The crypto market started the week with an unexpected test of confidence. Trump World Liberty Financial (WLFI) announced on Monday morning that a coordinated attack had targeted its USD1 stablecoin. The company said attackers gained unauthorized access to co-founders’ social media accounts, ran paid disinformation campaigns, and simultaneously opened large WLFI short positions. During the incident, USD1 briefly dropped to $0.99707, but the deviation did not last and the stablecoin soon moved back toward its $1 level.
At first glance, the price movement seems minor. Stablecoins often experience tiny fluctuations. But the real focus here is not just the price. It is the sequence of events happening at the same time. Account breaches, deleted posts, and coordinated short position claims. Individually, these details might seem ordinary. Together, they point to something more complex.
These kinds of deviations sometimes resolve without notice. This time, however, it drew attention.
Social media accounts were compromised
According to WLFI’s statement on X, attackers gained unauthorized access to several co-founder accounts. Posts made from these accounts spread quickly and created uncertainty among market participants. The project claimed the attackers also paid certain influencers to accelerate the spread of fear, uncertainty, and doubt.
In a follow-up clarification, WLFI emphasized that the attack was limited to social media access. Wallets, smart contracts, and protocol infrastructure were not affected. The system continued operating normally.
WLFI spokesman David Wachsman confirmed the attack involved multiple vectors, combining social media access with coordinated disinformation efforts. Despite this, the underlying infrastructure remained stable.
A coordinated attack was launched against USD1 this morning. Attackers hacked several WLFI cofounder accounts, paid influencers to spread FUD, and opened massive $WLFI shorts to profit from the manufactured chaos.
It didn’t work.
Thanks to USD1’s sound mint-and-redeem mechanism…

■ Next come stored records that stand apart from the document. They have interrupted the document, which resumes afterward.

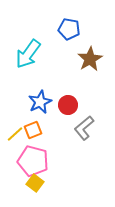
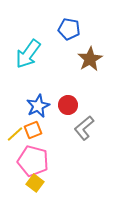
blue star: moved 2 px left, 4 px down
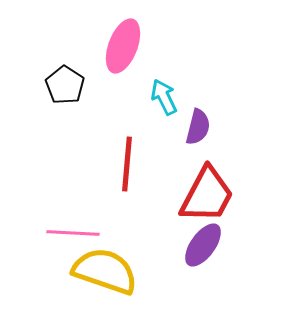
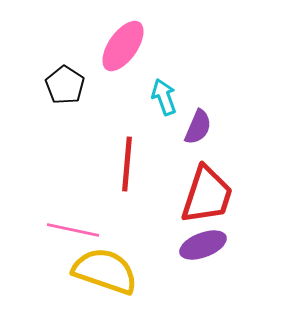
pink ellipse: rotated 14 degrees clockwise
cyan arrow: rotated 6 degrees clockwise
purple semicircle: rotated 9 degrees clockwise
red trapezoid: rotated 10 degrees counterclockwise
pink line: moved 3 px up; rotated 9 degrees clockwise
purple ellipse: rotated 33 degrees clockwise
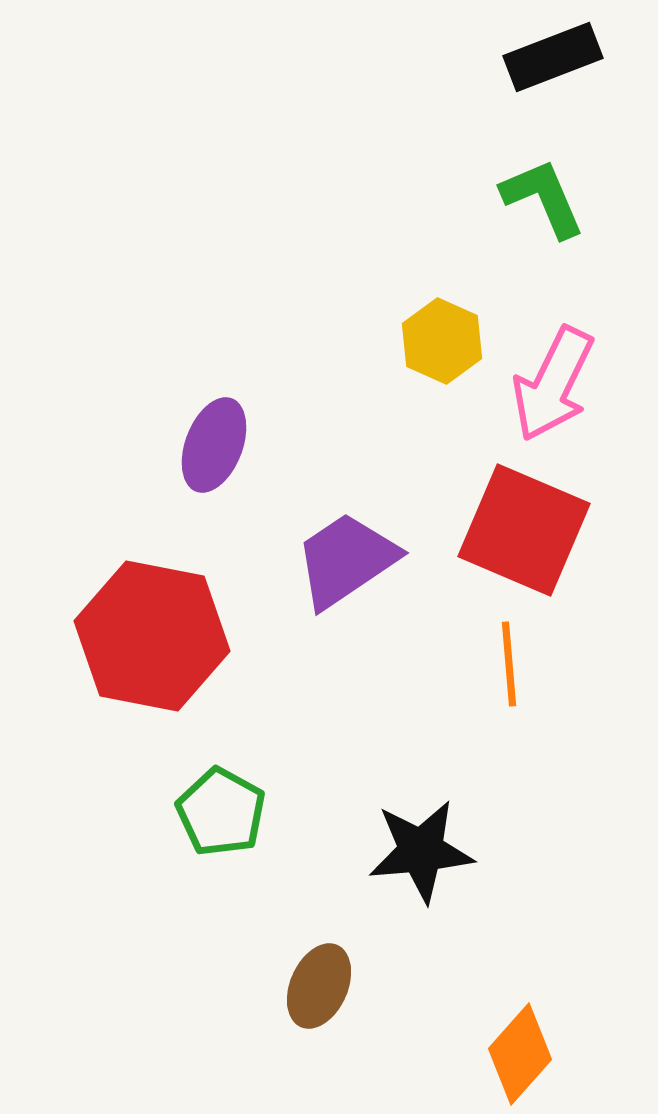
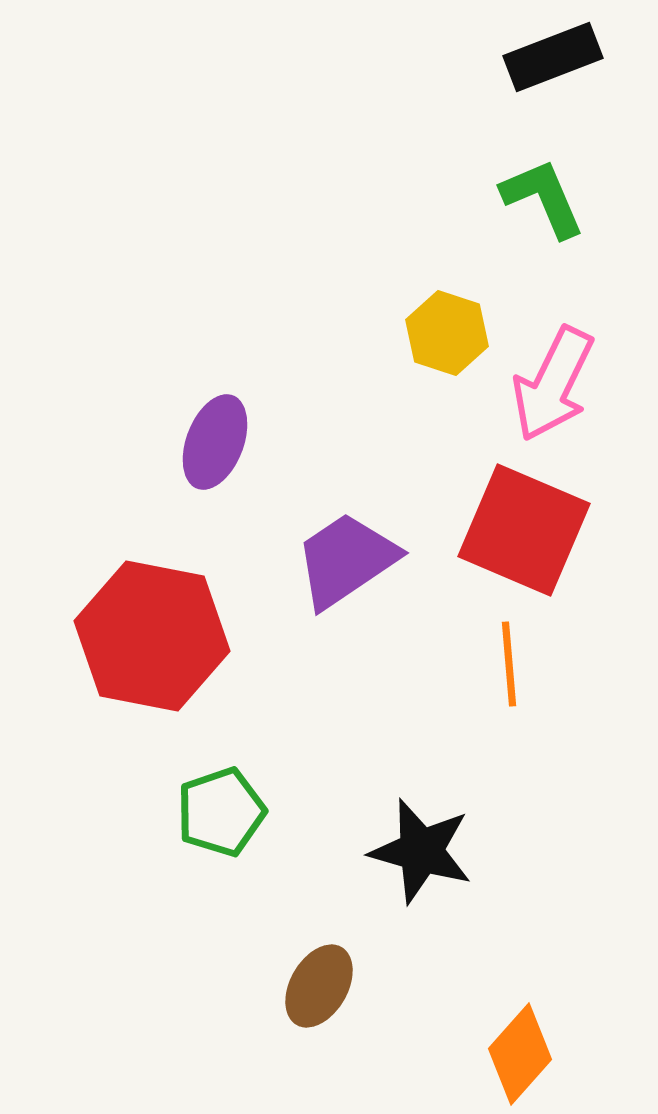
yellow hexagon: moved 5 px right, 8 px up; rotated 6 degrees counterclockwise
purple ellipse: moved 1 px right, 3 px up
green pentagon: rotated 24 degrees clockwise
black star: rotated 21 degrees clockwise
brown ellipse: rotated 6 degrees clockwise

— WLFI (@worldlibertyfi) February 23, 2026
USD1 briefly lost ground
During the incident, USD1 fell to approximately $0.99707. The drop was temporary. The stablecoin quickly moved back toward its nominal value.
Small stablecoin deviations occur frequently due to liquidity spreads, arbitrage timing, and exchange price differences. Experts generally do not classify short-lived movements in this range as a structural depeg. USD1’s deviation, while noticeable, did not persist.
WLFI stated that USD1’s mint-and-redeem mechanism functioned as intended and that the stablecoin remains fully backed on a 1:1 basis.
Because stablecoin stress often begins this way. A small deviation appears. Then questions follow. Sometimes nothing more happens. Sometimes it signals something bigger.
Reserves and infrastructure remained secure
The company confirmed USD1 reserves are held by institutional custody provider BitGo and backed by short-term U.S. Treasury assets. This custody structure provides an additional layer of institutional-grade security.
WLFI also stated that no smart contracts were affected, all funds remained secure, and the infrastructure operated exactly as designed. No technical breach was detected.
At least based on current findings.
This detail matters. In most stablecoin crises, reserve integrity becomes the central concern. In this case, reserves remained intact.
Short position claims and market reaction
WLFI alleged that attackers opened large short positions to profit from panic. Such strategies rely on weakening confidence and triggering downward price pressure.
Trump backed WLFI’s token declined about 3% during the event. However, the sell-off did not evolve into a broader collapse. The price reaction remained contained.
This suggests the attack did not fully achieve its intended impact. Or at least, not yet.
Eric Trump detail drew attention
Market observer Wu Blockchain reported that WLFI co-founder Eric Trump deleted several WLFI-related posts from his X account before the price decline. No direct connection to the attack has been confirmed. Still, the timing drew attention.
These details do not always move markets immediately. But they tend to stay in memory.
USD1 returned near its peg
Latest data shows USD1 trading close to its $1 level again. WLFI reiterated that the stablecoin remains fully backed and operational.
USD1 is also listed and traded on Binance, the world’s largest cryptocurrency exchange, providing significant liquidity support.
The incident highlights how crypto attacks increasingly extend beyond technical exploits. Social access, narrative manipulation, and financial positioning now operate together.
For now, USD1’s peg remains intact. What happens next may depend less on price charts and more on confidence.
Because in the end, trust moves markets.